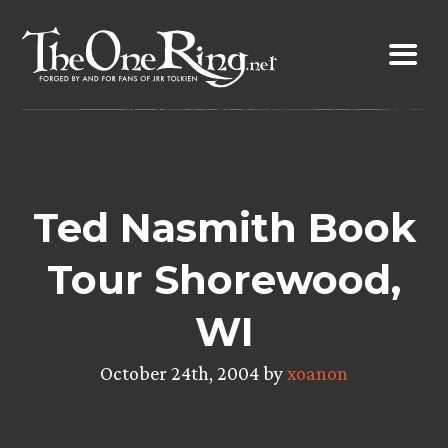
Skip
to
content
Ted Nasmith Book
Tour Shorewood,
WI
October 24th, 2004 by
xoanon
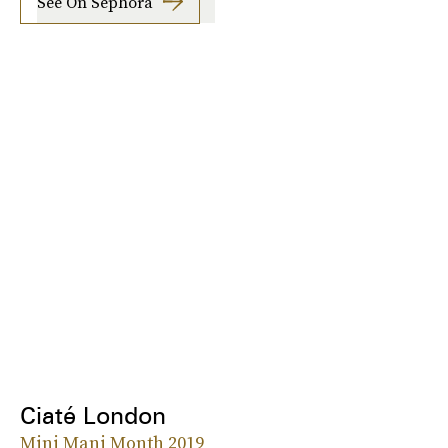
See On Sephora
Ciaté London
Mini Mani Month 2019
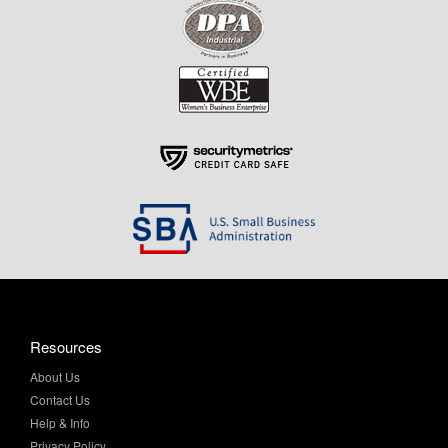
Resources
About Us
Contact Us
Help & Info
Privacy Policy
Terms & Conditions
My Account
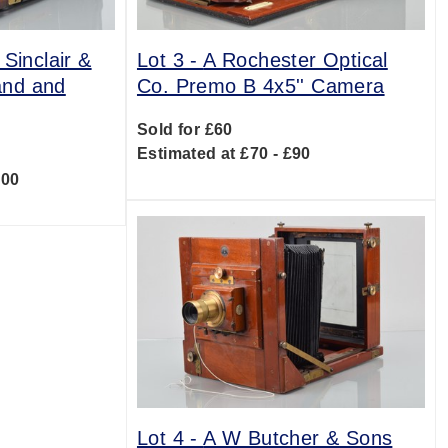
Sinclair &
Lot 3 -
A Rochester Optical
and and
Co. Premo B 4x5'' Camera
Sold for £60
Estimated at £70 - £90
400
Lot 4 -
A W Butcher & Sons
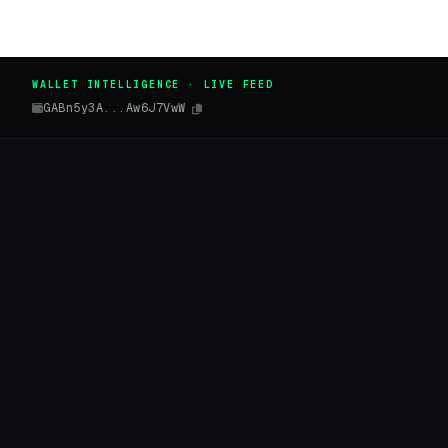
WALLET INTELLIGENCE · LIVE FEED
GABn5y3A...Aw6J7VwW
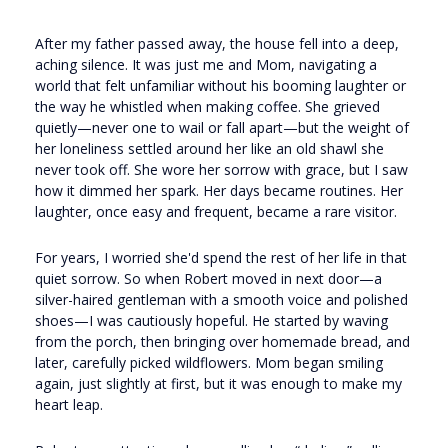
After my father passed away, the house fell into a deep,
aching silence. It was just me and Mom, navigating a
world that felt unfamiliar without his booming laughter or
the way he whistled when making coffee. She grieved
quietly—never one to wail or fall apart—but the weight of
her loneliness settled around her like an old shawl she
never took off. She wore her sorrow with grace, but I saw
how it dimmed her spark. Her days became routines. Her
laughter, once easy and frequent, became a rare visitor.
For years, I worried she'd spend the rest of her life in that
quiet sorrow. So when Robert moved in next door—a
silver-haired gentleman with a smooth voice and polished
shoes—I was cautiously hopeful. He started by waving
from the porch, then bringing over homemade bread, and
later, carefully picked wildflowers. Mom began smiling
again, just slightly at first, but it was enough to make my
heart leap.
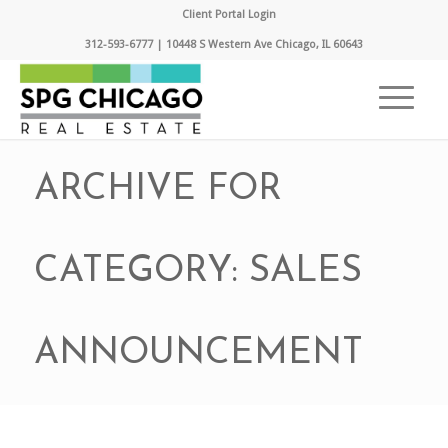
Client Portal Login
312-593-6777 | 10448 S Western Ave Chicago, IL 60643
ARCHIVE FOR
CATEGORY: SALES
ANNOUNCEMENT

TASK ITEM
An exact copy of the lines from the line containing "her loneliness settled" through the final line of the listing, without pictures, is the expected result.

THE COMPLETED TASK
her loneliness settled around her like an old shawl she
never took off. She wore her sorrow with grace, but I saw
how it dimmed her spark. Her days became routines. Her
laughter, once easy and frequent, became a rare visitor.
For years, I worried she'd spend the rest of her life in that
quiet sorrow. So when Robert moved in next door—a
silver-haired gentleman with a smooth voice and polished
shoes—I was cautiously hopeful. He started by waving
from the porch, then bringing over homemade bread, and
later, carefully picked wildflowers. Mom began smiling
again, just slightly at first, but it was enough to make my
heart leap.
Client Portal Login
312-593-6777 | 10448 S Western Ave Chicago, IL 60643
ARCHIVE FOR
CATEGORY: SALES
ANNOUNCEMENT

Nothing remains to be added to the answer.